Lampes flash et UV : l’Etat veut améliorer la transparence
L’Etat dévoile son dispositif : la photo-épilation grand public et les cabines UV vont faire l’objet de contrôles renforcés et d’une meilleure information des consommateurs.
« Il y a nécessité d’effectuer de vrais contrôles sur les soins esthétiques, car un public plus large et plus jeune a désormais la possibilité d’utiliser des technologies qui ne lui étaient pas accessibles jusque là. », a expliqué mercredi Frédéric Lefebvre, le secrétaire d’Etat chargé de la consommation, lors d’une visite au Laboratoire national de métrologie et d’essais (LNE), à Trappes, dans les Yvelines.Missionné depuis septembre 2010 pour tester les cabines UV et la photo-épilation grand public, ce laboratoire devrait bientôt remettre son rapport à la Direction générale de la santé. Selon les premiers résultats, sur un parc national de 45 000 solariums, cinq cabines ont été contrôlées et une seule ne respectait pas les normes en vigueur. Un constat mis en avant par les pouvoirs publics, qui envisageraient de modifier le décret du 30 mai 1997 réglementant les appareils de bronzage.

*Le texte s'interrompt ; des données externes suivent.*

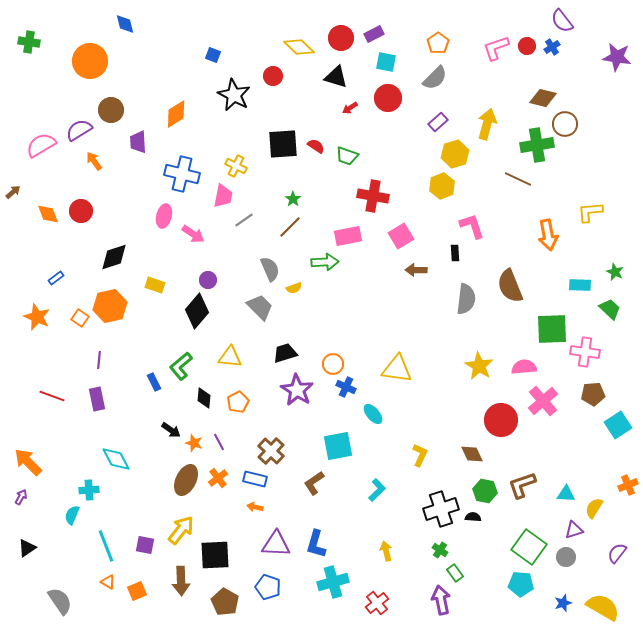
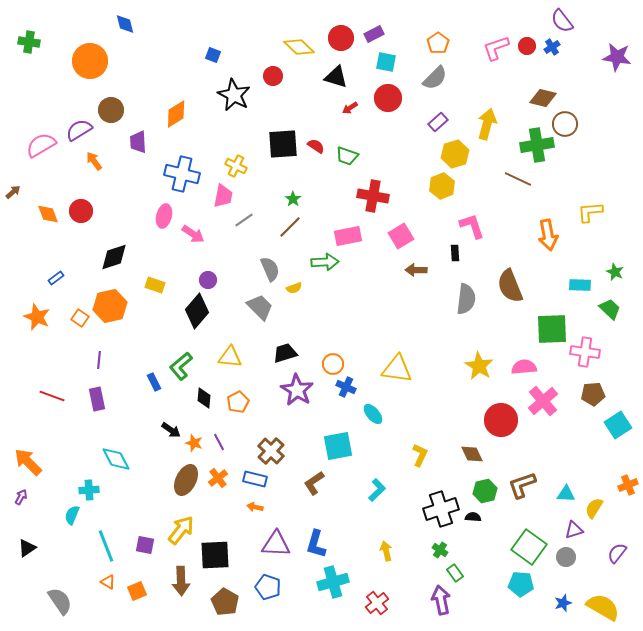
green hexagon at (485, 491): rotated 25 degrees counterclockwise
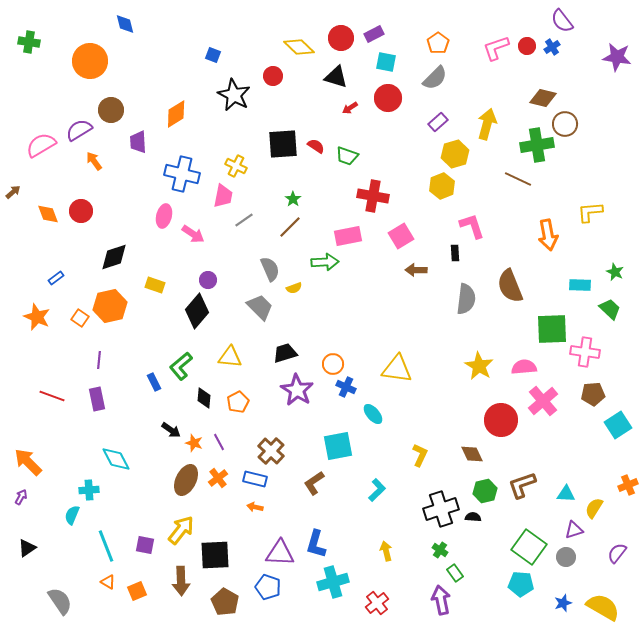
purple triangle at (276, 544): moved 4 px right, 9 px down
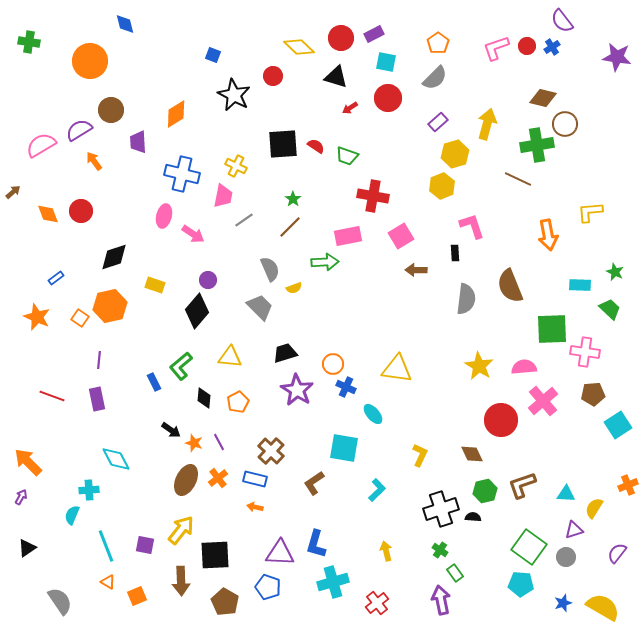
cyan square at (338, 446): moved 6 px right, 2 px down; rotated 20 degrees clockwise
orange square at (137, 591): moved 5 px down
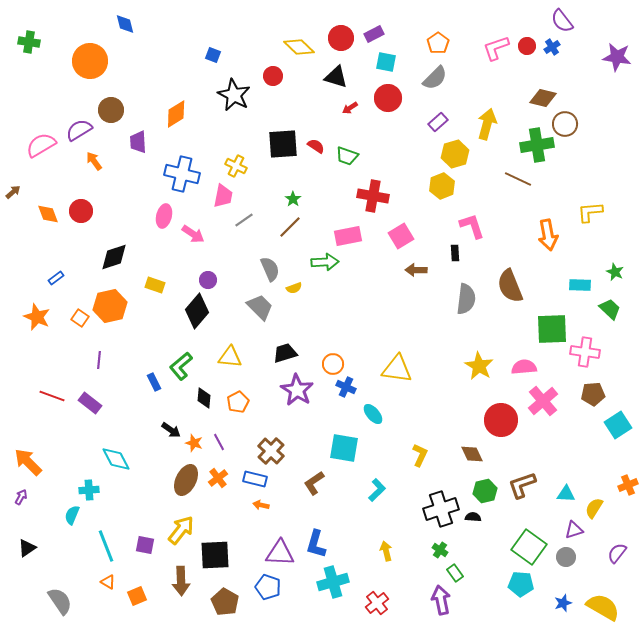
purple rectangle at (97, 399): moved 7 px left, 4 px down; rotated 40 degrees counterclockwise
orange arrow at (255, 507): moved 6 px right, 2 px up
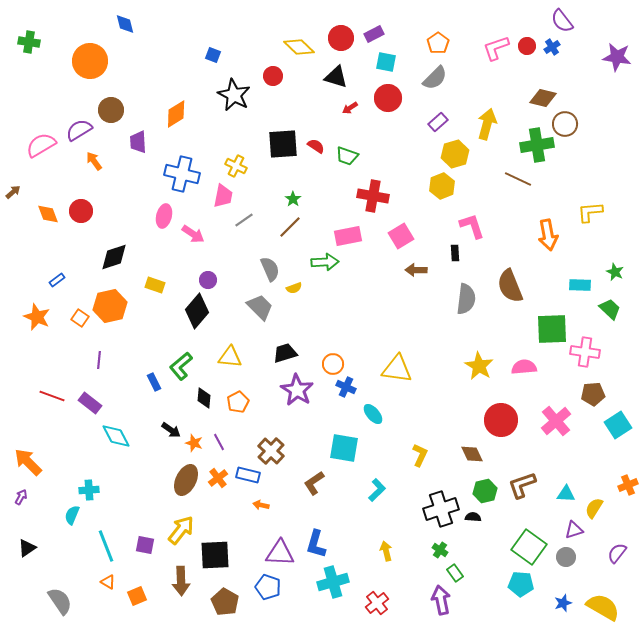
blue rectangle at (56, 278): moved 1 px right, 2 px down
pink cross at (543, 401): moved 13 px right, 20 px down
cyan diamond at (116, 459): moved 23 px up
blue rectangle at (255, 479): moved 7 px left, 4 px up
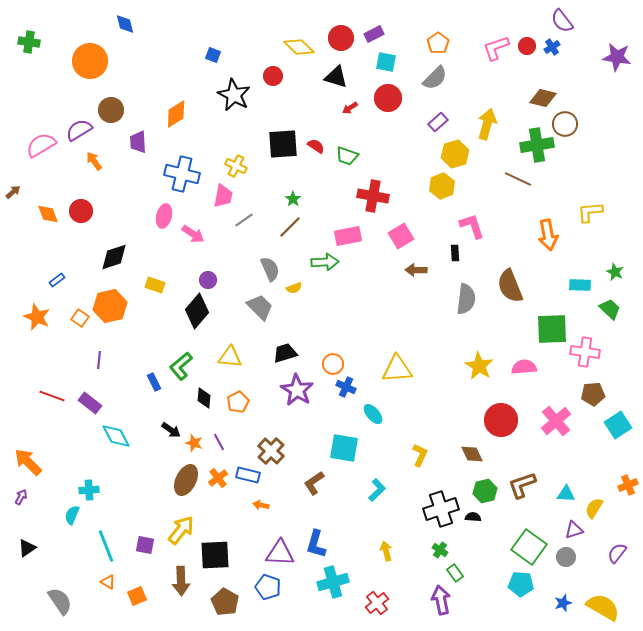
yellow triangle at (397, 369): rotated 12 degrees counterclockwise
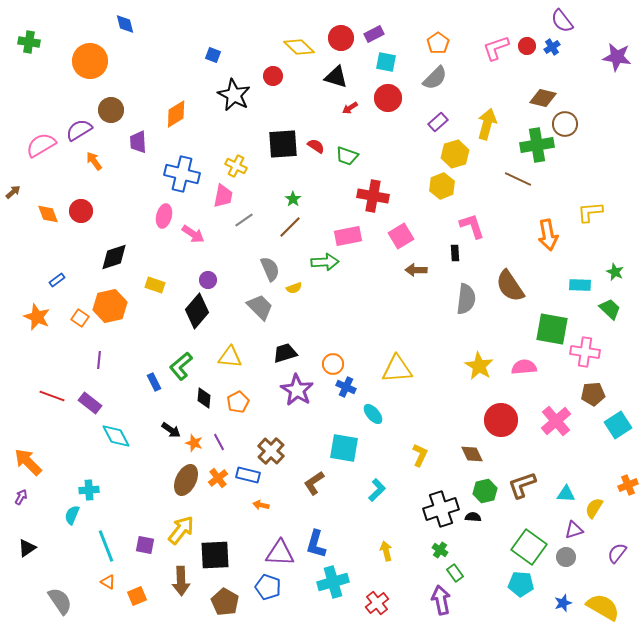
brown semicircle at (510, 286): rotated 12 degrees counterclockwise
green square at (552, 329): rotated 12 degrees clockwise
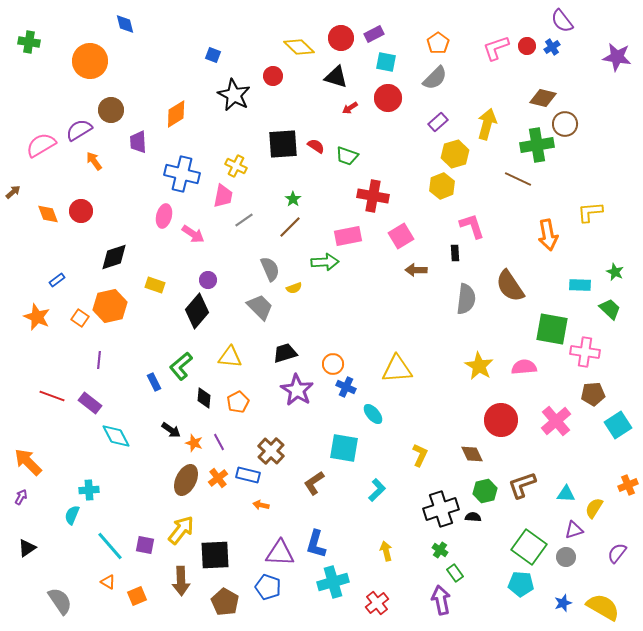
cyan line at (106, 546): moved 4 px right; rotated 20 degrees counterclockwise
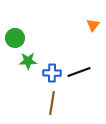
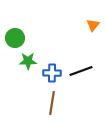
black line: moved 2 px right, 1 px up
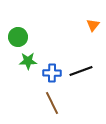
green circle: moved 3 px right, 1 px up
brown line: rotated 35 degrees counterclockwise
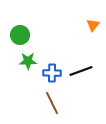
green circle: moved 2 px right, 2 px up
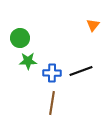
green circle: moved 3 px down
brown line: rotated 35 degrees clockwise
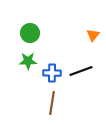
orange triangle: moved 10 px down
green circle: moved 10 px right, 5 px up
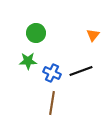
green circle: moved 6 px right
blue cross: rotated 24 degrees clockwise
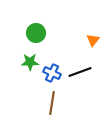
orange triangle: moved 5 px down
green star: moved 2 px right, 1 px down
black line: moved 1 px left, 1 px down
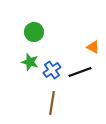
green circle: moved 2 px left, 1 px up
orange triangle: moved 7 px down; rotated 40 degrees counterclockwise
green star: rotated 18 degrees clockwise
blue cross: moved 3 px up; rotated 30 degrees clockwise
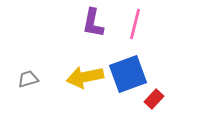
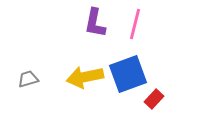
purple L-shape: moved 2 px right
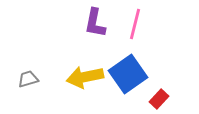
blue square: rotated 15 degrees counterclockwise
red rectangle: moved 5 px right
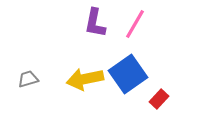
pink line: rotated 16 degrees clockwise
yellow arrow: moved 2 px down
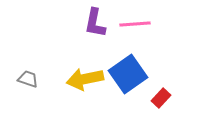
pink line: rotated 56 degrees clockwise
gray trapezoid: rotated 35 degrees clockwise
red rectangle: moved 2 px right, 1 px up
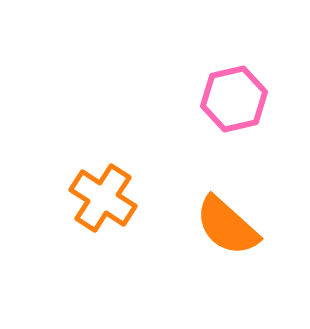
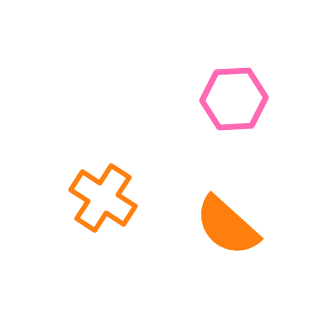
pink hexagon: rotated 10 degrees clockwise
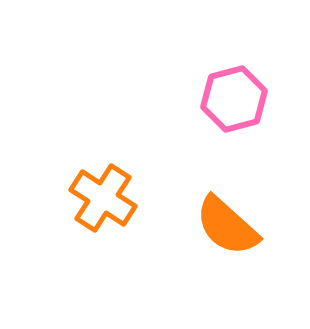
pink hexagon: rotated 12 degrees counterclockwise
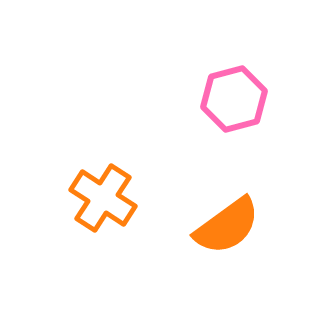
orange semicircle: rotated 78 degrees counterclockwise
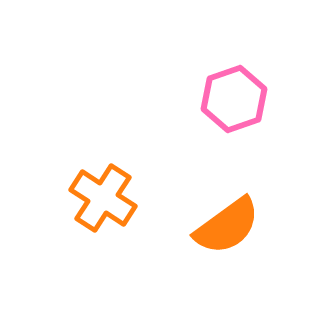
pink hexagon: rotated 4 degrees counterclockwise
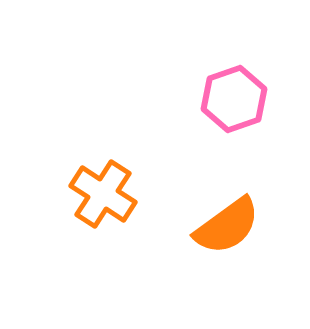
orange cross: moved 4 px up
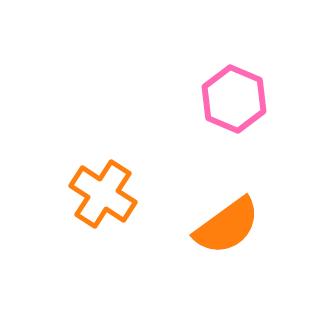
pink hexagon: rotated 18 degrees counterclockwise
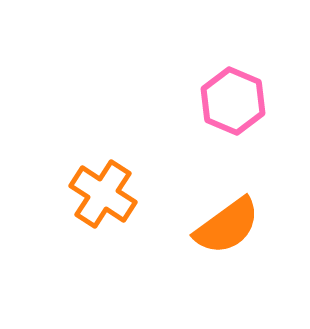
pink hexagon: moved 1 px left, 2 px down
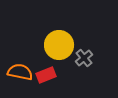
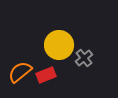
orange semicircle: rotated 50 degrees counterclockwise
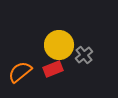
gray cross: moved 3 px up
red rectangle: moved 7 px right, 6 px up
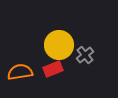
gray cross: moved 1 px right
orange semicircle: rotated 30 degrees clockwise
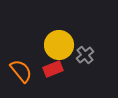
orange semicircle: moved 1 px right, 1 px up; rotated 60 degrees clockwise
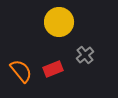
yellow circle: moved 23 px up
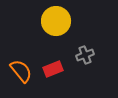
yellow circle: moved 3 px left, 1 px up
gray cross: rotated 18 degrees clockwise
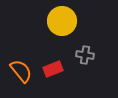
yellow circle: moved 6 px right
gray cross: rotated 30 degrees clockwise
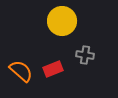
orange semicircle: rotated 10 degrees counterclockwise
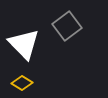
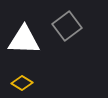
white triangle: moved 4 px up; rotated 44 degrees counterclockwise
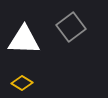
gray square: moved 4 px right, 1 px down
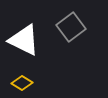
white triangle: rotated 24 degrees clockwise
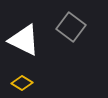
gray square: rotated 16 degrees counterclockwise
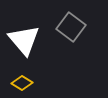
white triangle: rotated 24 degrees clockwise
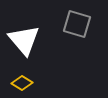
gray square: moved 6 px right, 3 px up; rotated 20 degrees counterclockwise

« Nous sommes face à un facteur de risque de cancer qui doit être reconnu comme tel par les usagers. Il faut les informer et dissiper de nombreuses idées farfelues sur les effets des UV autour de l’anti-âge ou de l’amincissement. », a déclaré mercredi Nora Berra, la secrétaire d’Etat chargée de la santé, avant d’annoncer qu’elle allait saisir l’Institut national du cancer et la Haute autorité de santé pour déterminer, d’une part, la fréquence maximale à laquelle les consommateurs pouvaient s’exposer sans risque et, d’autre part, un référentiel de formation pour les professionnels.
Lampes flash : les filtres peuvent présenter un risque
Autres tests : les lampes flash vendus au public. Les techniciens du LNE ont contrôlé cinq appareils marqués CE, parmi lesquels nous avons reconnu les deux leaders actuels du marché, l’E-One de la marque E-Swin et Luméa de Philips. Les conclusions encore incomplètes à ce jour portaient essentiellement sur la qualité du filtrage.
D'abord, le kit fourni avec ces appareils comporte un tube de crème pouvant obstruer l’entrée et détériorer le filtre en cas de nettoyage abrasif. Ensuite, le risque de s’aveugler en manipulant l’appareil sans précaution est d’autant plus important que sa puissance est forte (certaines lampes flash peuvent aller jusqu’à 20 joules par cm2). Le LNE indique toutefois que les fabricants ont pris le soin d'avertir leurs clients dans leurs notices d'utilisation. Au total, il existerait 8 à 10 000 appareils de ce type vendus dans les commerces ou sur Internet.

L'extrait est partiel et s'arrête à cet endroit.